[Problem]
When you reach a picture, pass over it; otherwise repeat the listing word for word.

*** Entries shown ***

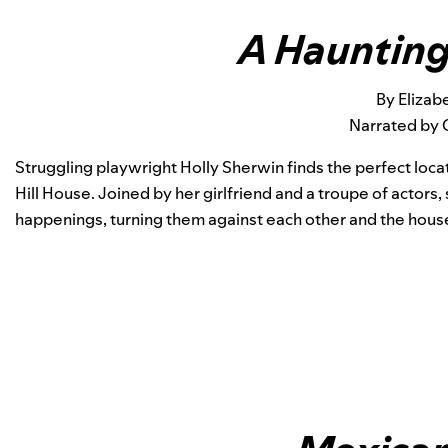
A Haunting 
By Elizab
Narrated by 
Struggling playwright Holly Sherwin finds the perfect loc
Hill House.
Joined by her girlfriend and a troupe of actor
happenings, turning them against each other and the house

*** End of Entries shown ***

[Expected answer]
A Haunting 
By Elizab
Narrated by 
Struggling playwright Holly Sherwin finds the perfect loc
Hill House.
Joined by her girlfriend and a troupe of actor
happenings, turning them against each other and the house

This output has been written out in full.